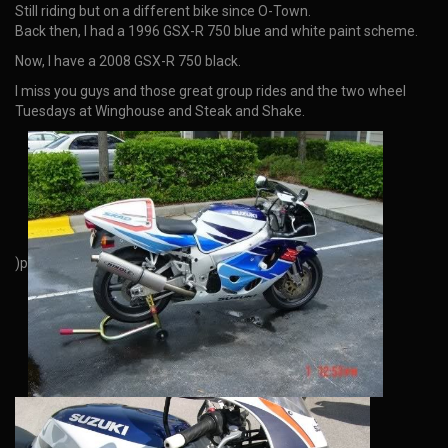
Still riding but on a different bike since O-Town.
Back then, I had a 1996 GSX-R 750 blue and white paint scheme.
Now, I have a 2008 GSX-R 750 black.
I miss you guys and those great group rides and the two wheel
Tuesdays at Winghouse and Steak and Shake.
)p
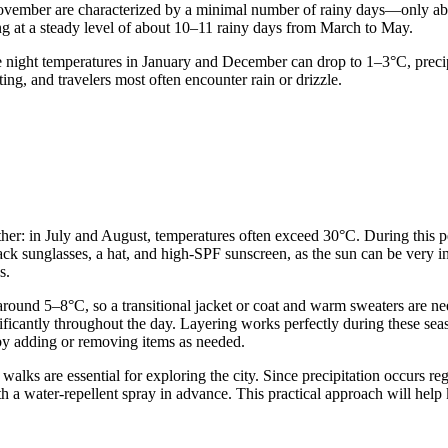
 November are characterized by a minimal number of rainy days—only ab
ying at a steady level of about 10–11 rainy days from March to May.
e night temperatures in January and December can drop to 1–3°C, precip
ing, and travelers most often encounter rain or drizzle.
er: in July and August, temperatures often exceed 30°C. During this perio
pack sunglasses, a hat, and high-SPF sunscreen, as the sun can be very 
s.
es around 5–8°C, so a transitional jacket or coat and warm sweaters are
ficantly throughout the day. Layering works perfectly during these seaso
by adding or removing items as needed.
 walks are essential for exploring the city. Since precipitation occurs re
th a water-repellent spray in advance. This practical approach will help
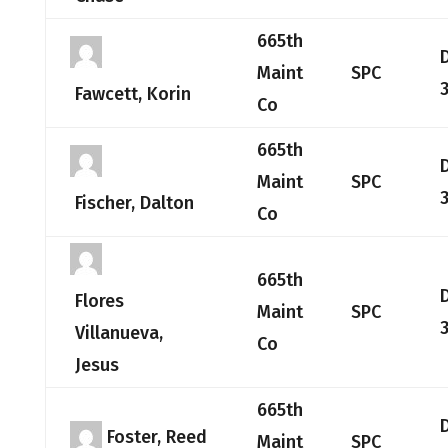
665th
Maint
SPC
Fawcett, Korin
Co
665th
Maint
SPC
Fischer, Dalton
Co
665th
Flores
Maint
SPC
Villanueva,
Co
Jesus
665th
Foster, Reed
Maint
SPC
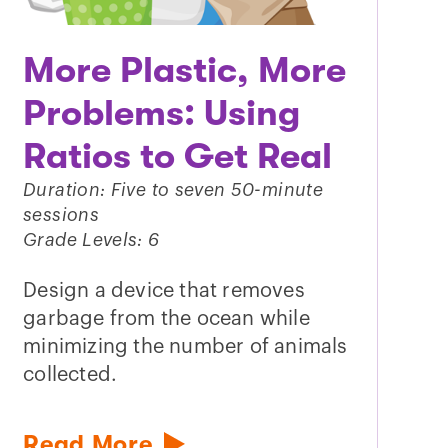
More Plastic, More
Problems: Using
Ratios to Get Real
Duration: Five to seven 50-minute
sessions
Grade Levels: 6
Design a device that removes
garbage from the ocean while
minimizing the number of animals
collected.
Read More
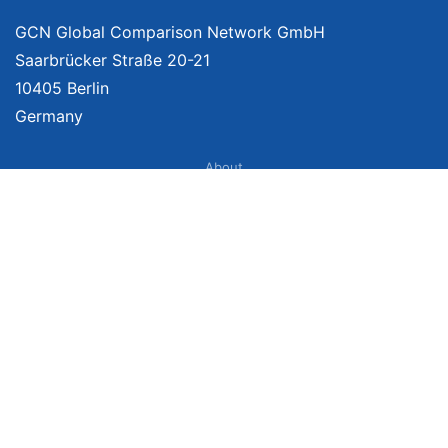
GCN Global Comparison Network GmbH
Saarbrücker Straße 20-21
10405 Berlin
Germany
About
Imprint
About Us
Terms of Use
Privacy Policy
Disclaimer
Affiliate Policy
We provide unbiased, independent product comparisons with links that lead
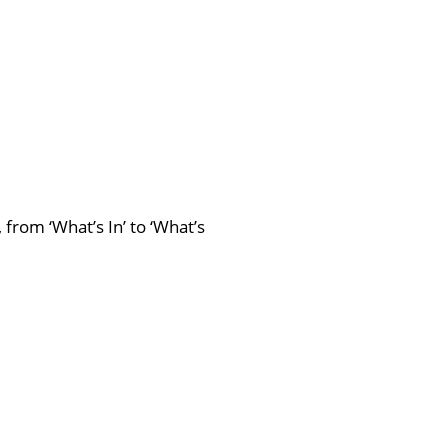
from ‘What’s In’ to ‘What’s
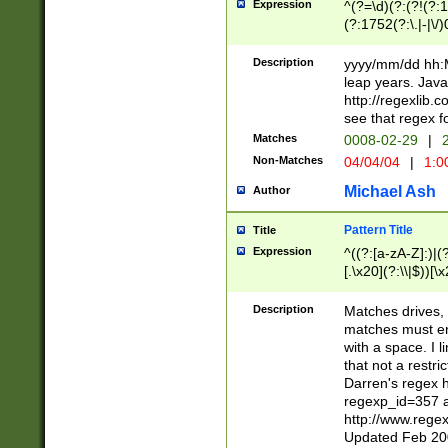
Expression
^(?=\d)(?:(?!(?:15
(?:1752(?:\.|-|\/)
(?!000[04]|(?:(?
(?:\d\d)(?:[0246
Description
yyyy/mm/dd hh:M
(?:\d{4}\D(?!(?:0
leap years. Java
(\d{4})([-\/.])(0
http://regexlib
=\x20\d)\x20))?((
see that regex f
(?:\x20[aApP][mM]
Matches
0008-02-29
|
2
Non-Matches
04/04/04
|
1:0
Michael Ash
Author
Pattern Title
Title
Expression
^((?:[a-zA-Z]:)|(?:
[.\x20](?:\\|$))[\x
.]$)[\x20-\x7E])+)
{2,15}))?$
Description
Matches drives, 
matches must en
with a space. I l
that not a restri
Darren's regex 
regexp_id=357 
http://www.rege
Updated Feb 20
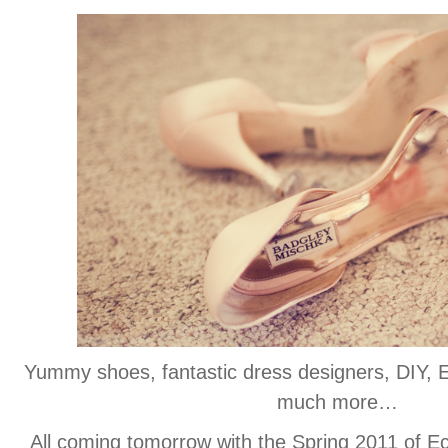
Yummy shoes, fantastic dress designers, DIY
much more…
All coming tomorrow with the Spring 2011 of E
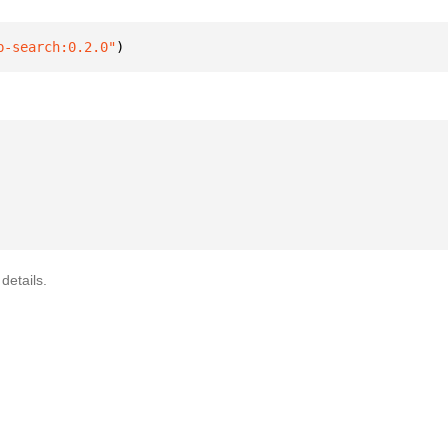
b-search:0.2.0"
)
details.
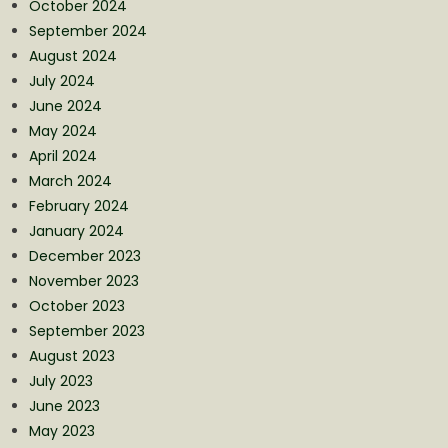
October 2024
September 2024
August 2024
July 2024
June 2024
May 2024
April 2024
March 2024
February 2024
January 2024
December 2023
November 2023
October 2023
September 2023
August 2023
July 2023
June 2023
May 2023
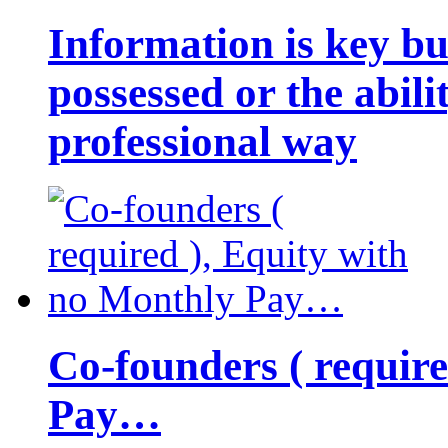
Information is key bu
possessed or the abili
professional way
Co-founders ( requir
Pay…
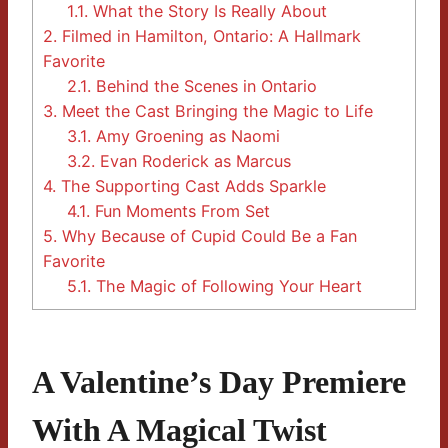
1.1.
What the Story Is Really About
2.
Filmed in Hamilton, Ontario: A Hallmark
Favorite
2.1.
Behind the Scenes in Ontario
3.
Meet the Cast Bringing the Magic to Life
3.1.
Amy Groening as Naomi
3.2.
Evan Roderick as Marcus
4.
The Supporting Cast Adds Sparkle
4.1.
Fun Moments From Set
5.
Why Because of Cupid Could Be a Fan
Favorite
5.1.
The Magic of Following Your Heart
A Valentine’s Day Premiere
With A Magical Twist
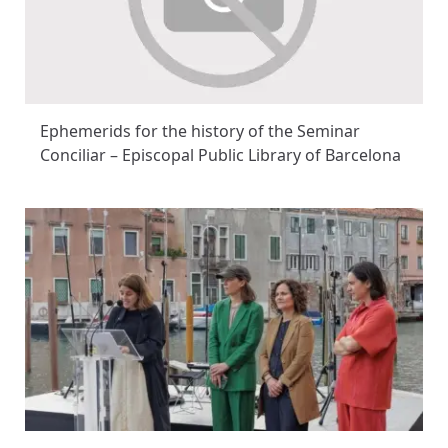
Ephemerids for the history of the Seminar
Conciliar – Episcopal Public Library of Barcelona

→ What you should do: Return each line of the material above in which the string "December" appears.

→ Response to this exercise:
e night temperatures in January and December can drop to 1–3°C, precip
December 2023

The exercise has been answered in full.